Phèdre

Pièce de théâtre de Marina Tsvétaeva.

J’ai récemment relu (et tout aussi peu apprécié) Phèdre de Jean Racine. Cela a donné lieu à de passionnants échanges avec mon groupe de lecture, et plusieurs d’entre nous se sont demandé à quoi ressemblerait cette histoire racontée par une femme. En cherchant un peu, voilà comment je suis tombée sur ce texte de l’autrice russe Marina Tsvétaeva.

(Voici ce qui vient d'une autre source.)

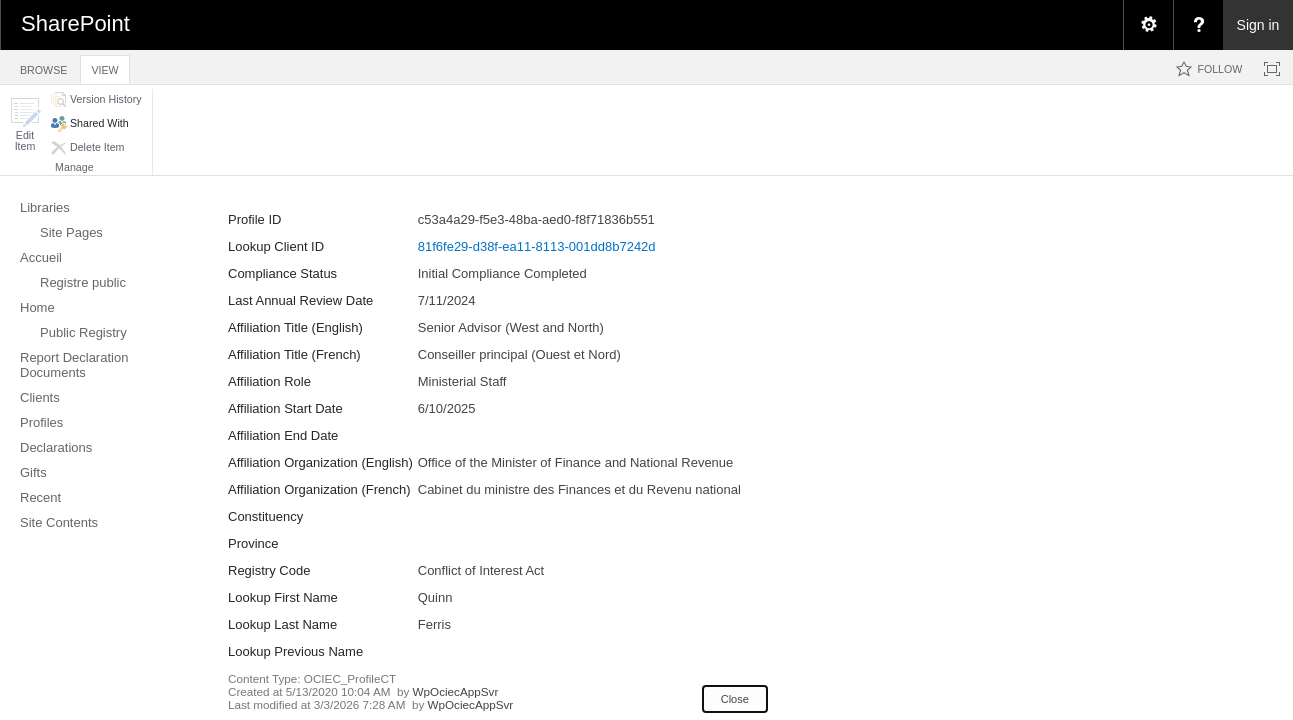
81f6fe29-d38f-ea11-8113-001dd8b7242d (537, 246)
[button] (25, 124)
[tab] (43, 66)
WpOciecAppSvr (456, 691)
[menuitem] (1148, 25)
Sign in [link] (1258, 25)
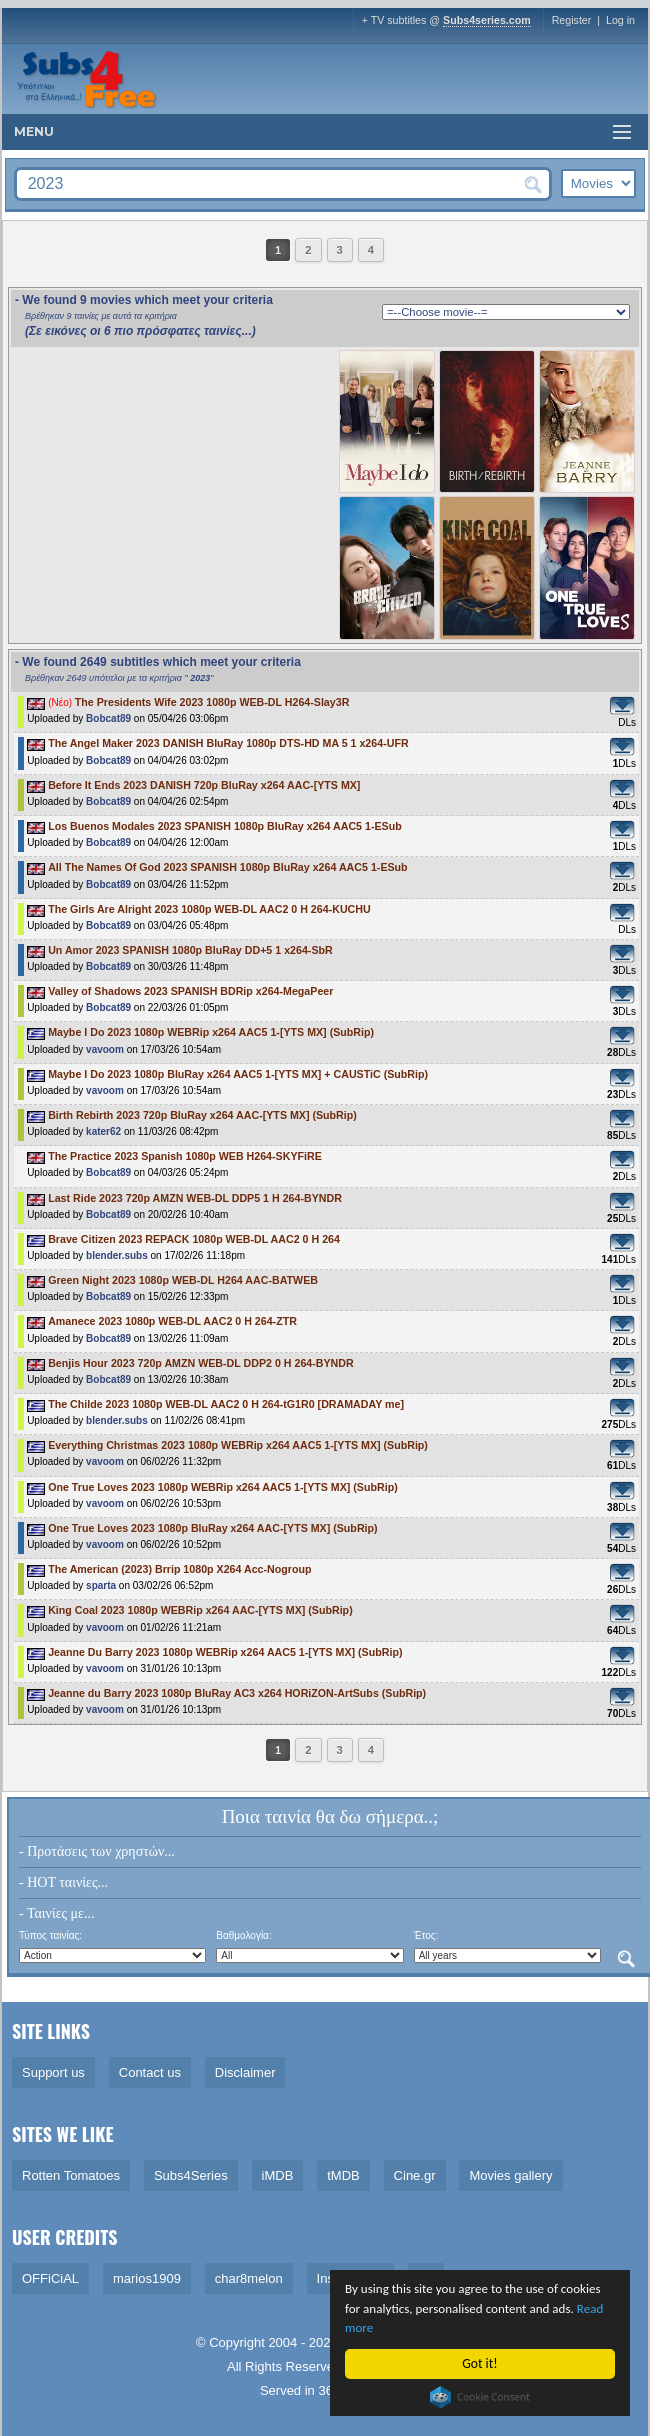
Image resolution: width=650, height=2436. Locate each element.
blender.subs (117, 1255)
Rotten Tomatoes (71, 2175)
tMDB (343, 2175)
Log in (620, 20)
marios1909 (147, 2278)
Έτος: (426, 1935)
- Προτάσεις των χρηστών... (97, 1851)
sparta (101, 1585)
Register (572, 20)
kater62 (103, 1131)
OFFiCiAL (50, 2278)
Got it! (480, 2363)
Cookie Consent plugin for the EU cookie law (481, 2397)
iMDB (278, 2175)
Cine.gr (415, 2175)
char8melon (249, 2278)
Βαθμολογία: (243, 1935)
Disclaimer (245, 2072)
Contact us (150, 2072)
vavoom (105, 1049)
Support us (53, 2072)
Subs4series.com (487, 20)
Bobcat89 (108, 718)
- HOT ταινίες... (63, 1882)
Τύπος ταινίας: (50, 1935)
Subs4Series (191, 2175)
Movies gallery (510, 2175)
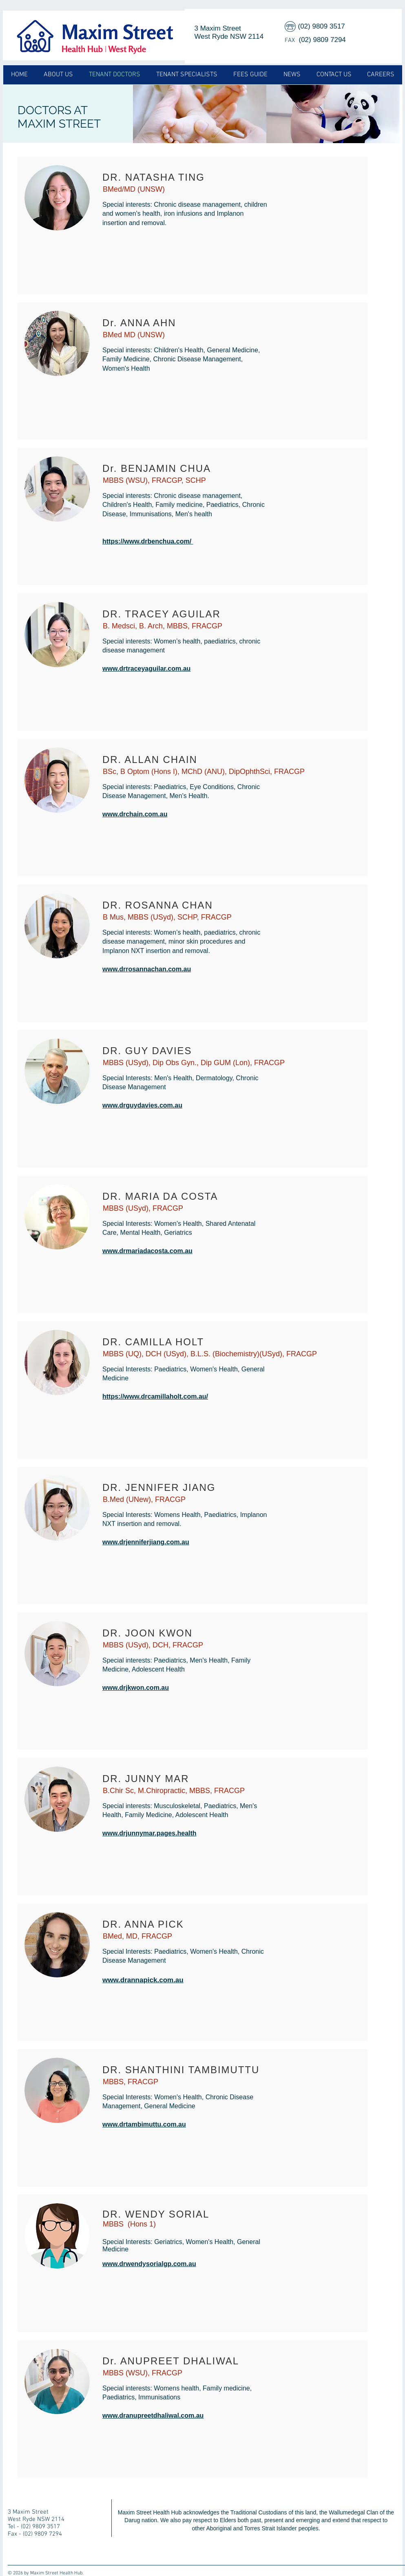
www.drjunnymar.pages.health (149, 1833)
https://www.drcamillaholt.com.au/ (155, 1396)
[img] (199, 114)
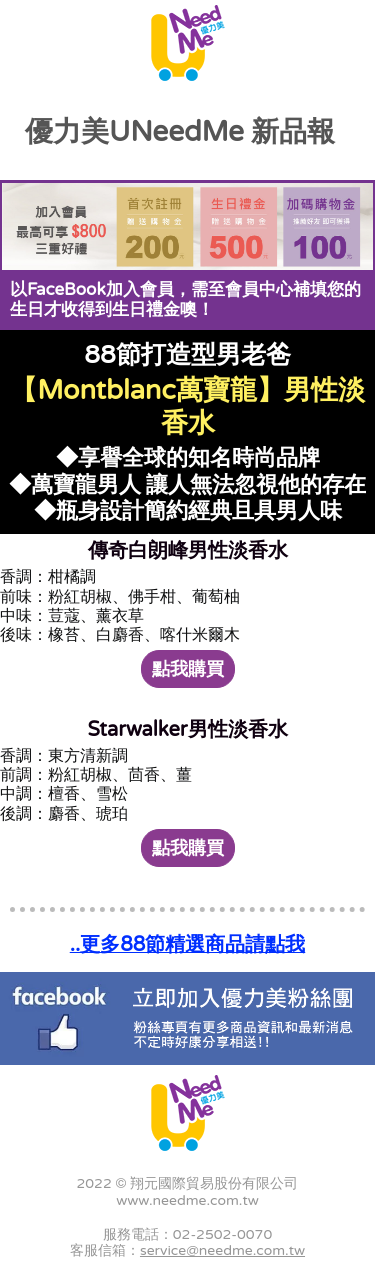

Ici, le drame est simplifié, tout comme le nombre de protagonistes. Il y a Phèdre, évidemment, Hippolyte tout à sa passion pour la chasse et entièrement dévoué à la vierge et farouche Artémis, Thésée impérial et enfin la nourrice qui précipite tout le tragique. « Qui que ce soit, il n’y a pas de mal, ni de peur / Si ce n’est pas ton fils par le sang. » (p. 41 &42) Après avoir arraché l’aveu d’amour de la malheureuse Phèdre, la vieille femme veut être rétribuée des soins qu’elle a donnés en nouant une terrible liaison, imposant à la reine de vivre l’amour qu’elle refuse. Comme dans les classiques, la femme tourmentée ose ouvrir son cœur à l’inaccessible Hippolyte, mais, rejetée et souffrant déjà tant de l’exil loin de Crète, elle se pend pour en finir avec ses tourments. La miséricorde finale de Thésée est plus humaine que chez Racine, et l’autrice jette un nouvel éclairage sur ce mythe millénaire. « L’écume d’Hippolyte et la sueur de Phèdre / Ne sont pas des menées de vieilles femmes, mais / Une affaire ancienne, une querelle connue, antique. / Pas de coupable. Tous innocents. » (p. 79)

En peu de pages, Marina Tsvétaeva modernise la figure de Phèdre et me la rend presque sympathique. Cela tient surtout au fait que l’autrice, au travers de l’héroïne tragique, parle d’elle et de son propre exil d’URSS. Les dieux ne président plus aux destinées des hommes et des femmes : ce sont désormais d’autres hommes qui malmènent les êtres.